Fino al 28 febbraio 2017, poi, i principali portatori di interesse erano chiamati, attraverso lo strumento della consultazione pubblica, a fornire indicazioni utili in merito alle vulnerabilità su scala territoriale e a fissare le priorità di intervento.

Dopo la revisione, intervenuta nel 2017, però, tutto si è fermato. Non si è mai più saputo nulla della nuova ‘versione’ del Piano, e, naturalmente, non è mai stato formalmente approvato.
I due maggiori nodi sono dunque venuti al pettine. Manca una chiara indicazione della copertura economica (quali le risorse necessarie e dove reperirle) nonché il fondamentale coordinamento istituzionale tra apparati statali e tra lo Stato e gli enti locali.

Nel frattempo, visti anche gli impatti sempre più devastanti dei fenomeni meteo-climatici estremi, gli enti locali sono andati avanti da soli.
Alcune regioni, tra cui Emilia Romagna e Abruzzo, hanno varato propri piani di adattamento, addirittura singole città lo hanno fatto.
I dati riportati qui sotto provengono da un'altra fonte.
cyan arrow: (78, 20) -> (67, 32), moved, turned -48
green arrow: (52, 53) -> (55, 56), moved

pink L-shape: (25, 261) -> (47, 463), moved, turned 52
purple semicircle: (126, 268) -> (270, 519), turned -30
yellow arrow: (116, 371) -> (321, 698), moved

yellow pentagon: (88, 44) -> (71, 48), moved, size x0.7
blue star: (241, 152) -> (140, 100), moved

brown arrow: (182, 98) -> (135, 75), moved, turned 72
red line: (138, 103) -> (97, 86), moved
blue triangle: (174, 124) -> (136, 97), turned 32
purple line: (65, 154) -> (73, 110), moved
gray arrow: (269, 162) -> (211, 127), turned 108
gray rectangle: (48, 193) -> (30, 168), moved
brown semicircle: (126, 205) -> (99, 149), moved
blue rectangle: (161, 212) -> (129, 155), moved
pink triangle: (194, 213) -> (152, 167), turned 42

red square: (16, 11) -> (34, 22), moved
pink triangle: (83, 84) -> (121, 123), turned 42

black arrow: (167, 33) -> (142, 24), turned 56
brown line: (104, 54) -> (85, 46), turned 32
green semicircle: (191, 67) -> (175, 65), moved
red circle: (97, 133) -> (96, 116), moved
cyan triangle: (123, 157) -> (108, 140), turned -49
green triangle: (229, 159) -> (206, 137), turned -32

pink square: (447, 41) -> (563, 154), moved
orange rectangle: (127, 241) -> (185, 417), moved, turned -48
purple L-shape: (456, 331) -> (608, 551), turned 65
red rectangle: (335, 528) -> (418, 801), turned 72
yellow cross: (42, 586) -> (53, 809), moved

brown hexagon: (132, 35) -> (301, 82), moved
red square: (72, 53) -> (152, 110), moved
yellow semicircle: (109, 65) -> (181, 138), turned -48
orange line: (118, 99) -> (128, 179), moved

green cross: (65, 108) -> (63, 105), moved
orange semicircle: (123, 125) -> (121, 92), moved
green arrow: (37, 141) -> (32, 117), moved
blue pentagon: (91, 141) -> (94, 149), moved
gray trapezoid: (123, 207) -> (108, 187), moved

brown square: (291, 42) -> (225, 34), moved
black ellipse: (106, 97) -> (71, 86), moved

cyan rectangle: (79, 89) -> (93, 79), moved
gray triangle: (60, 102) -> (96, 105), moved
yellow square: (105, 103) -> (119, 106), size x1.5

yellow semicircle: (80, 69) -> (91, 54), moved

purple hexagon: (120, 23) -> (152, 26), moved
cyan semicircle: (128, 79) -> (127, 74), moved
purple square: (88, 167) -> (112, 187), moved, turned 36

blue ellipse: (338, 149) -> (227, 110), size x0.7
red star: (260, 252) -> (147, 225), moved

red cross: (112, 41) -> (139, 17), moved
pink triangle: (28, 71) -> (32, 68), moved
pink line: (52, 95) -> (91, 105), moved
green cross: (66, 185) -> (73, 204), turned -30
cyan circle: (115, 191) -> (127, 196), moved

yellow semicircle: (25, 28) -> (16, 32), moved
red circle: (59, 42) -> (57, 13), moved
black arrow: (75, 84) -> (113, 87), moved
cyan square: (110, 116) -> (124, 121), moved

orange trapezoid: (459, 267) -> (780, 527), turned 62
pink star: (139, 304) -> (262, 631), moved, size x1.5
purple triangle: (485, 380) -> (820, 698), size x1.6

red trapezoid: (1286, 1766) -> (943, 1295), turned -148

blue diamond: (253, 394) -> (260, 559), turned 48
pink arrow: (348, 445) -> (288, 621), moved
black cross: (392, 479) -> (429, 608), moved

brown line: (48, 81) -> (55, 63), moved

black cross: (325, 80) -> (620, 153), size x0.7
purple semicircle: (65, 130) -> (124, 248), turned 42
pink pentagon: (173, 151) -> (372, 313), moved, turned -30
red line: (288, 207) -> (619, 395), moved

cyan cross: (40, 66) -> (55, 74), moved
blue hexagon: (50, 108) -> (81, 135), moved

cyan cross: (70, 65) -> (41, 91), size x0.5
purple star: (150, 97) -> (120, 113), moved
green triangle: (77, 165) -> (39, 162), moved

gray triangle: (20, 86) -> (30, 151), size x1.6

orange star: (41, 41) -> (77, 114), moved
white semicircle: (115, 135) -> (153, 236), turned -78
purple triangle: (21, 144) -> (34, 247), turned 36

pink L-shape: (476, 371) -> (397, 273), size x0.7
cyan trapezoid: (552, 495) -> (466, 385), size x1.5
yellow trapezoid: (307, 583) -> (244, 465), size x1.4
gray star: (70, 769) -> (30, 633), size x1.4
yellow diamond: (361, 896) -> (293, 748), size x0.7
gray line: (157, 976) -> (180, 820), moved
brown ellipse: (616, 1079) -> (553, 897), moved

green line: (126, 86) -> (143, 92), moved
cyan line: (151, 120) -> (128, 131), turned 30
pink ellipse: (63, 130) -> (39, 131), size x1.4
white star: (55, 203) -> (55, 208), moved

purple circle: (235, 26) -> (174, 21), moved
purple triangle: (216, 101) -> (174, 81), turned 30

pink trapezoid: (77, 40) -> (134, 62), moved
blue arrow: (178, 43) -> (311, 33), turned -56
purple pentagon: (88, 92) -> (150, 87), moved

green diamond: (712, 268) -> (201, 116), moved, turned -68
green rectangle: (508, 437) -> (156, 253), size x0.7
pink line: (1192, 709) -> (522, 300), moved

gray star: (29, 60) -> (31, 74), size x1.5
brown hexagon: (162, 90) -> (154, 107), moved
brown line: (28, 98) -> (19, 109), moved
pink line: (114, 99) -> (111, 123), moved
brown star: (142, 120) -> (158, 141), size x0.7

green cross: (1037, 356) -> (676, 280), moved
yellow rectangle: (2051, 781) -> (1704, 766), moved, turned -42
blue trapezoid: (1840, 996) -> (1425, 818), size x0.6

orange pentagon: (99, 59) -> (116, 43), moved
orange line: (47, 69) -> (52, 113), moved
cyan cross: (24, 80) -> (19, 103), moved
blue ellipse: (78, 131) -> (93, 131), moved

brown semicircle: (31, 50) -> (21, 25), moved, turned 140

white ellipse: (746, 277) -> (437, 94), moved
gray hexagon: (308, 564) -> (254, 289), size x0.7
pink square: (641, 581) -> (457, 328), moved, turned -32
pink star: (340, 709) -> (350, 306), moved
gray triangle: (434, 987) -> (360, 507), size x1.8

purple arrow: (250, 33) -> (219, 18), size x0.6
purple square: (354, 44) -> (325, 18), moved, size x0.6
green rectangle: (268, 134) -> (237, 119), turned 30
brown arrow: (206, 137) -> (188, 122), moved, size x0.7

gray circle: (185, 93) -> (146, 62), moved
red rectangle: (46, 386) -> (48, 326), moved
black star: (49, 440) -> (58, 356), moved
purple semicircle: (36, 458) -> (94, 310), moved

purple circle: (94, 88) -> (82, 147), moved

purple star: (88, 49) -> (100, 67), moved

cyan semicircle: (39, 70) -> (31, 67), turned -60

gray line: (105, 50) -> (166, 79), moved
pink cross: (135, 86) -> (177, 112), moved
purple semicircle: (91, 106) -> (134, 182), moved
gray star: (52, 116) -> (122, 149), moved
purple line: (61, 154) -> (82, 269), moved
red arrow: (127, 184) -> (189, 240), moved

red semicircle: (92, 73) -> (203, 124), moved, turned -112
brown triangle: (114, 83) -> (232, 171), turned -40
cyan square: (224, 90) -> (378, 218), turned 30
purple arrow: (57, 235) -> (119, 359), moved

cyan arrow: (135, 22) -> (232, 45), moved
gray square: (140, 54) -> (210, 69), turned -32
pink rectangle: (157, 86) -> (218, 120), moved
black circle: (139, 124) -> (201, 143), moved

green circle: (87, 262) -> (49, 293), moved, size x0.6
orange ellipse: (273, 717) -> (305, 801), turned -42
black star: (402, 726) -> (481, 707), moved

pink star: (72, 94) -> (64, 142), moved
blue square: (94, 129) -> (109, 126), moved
Inoltre, l’Associazione Nazionale Bonifiche Irrigazioni Miglioramenti Fondiari (ANBI), ha lanciato, nell’estate del 2020, un Piano Nazionale per la Manutenzione Straordinaria e l’Infrastrutturazione di Opere per la Difesa Idrogeologica e la Raccolta delle Acque che prevede quasi 4000 interventi da farsi su tutto il territorio nazionale benché il 50% di essi riguardi regioni del nord: Piemonte Lombardia, Trentino Alto Adige, Veneto, Friuli Venezia Giulia, Liguria ed Emilia Romagna.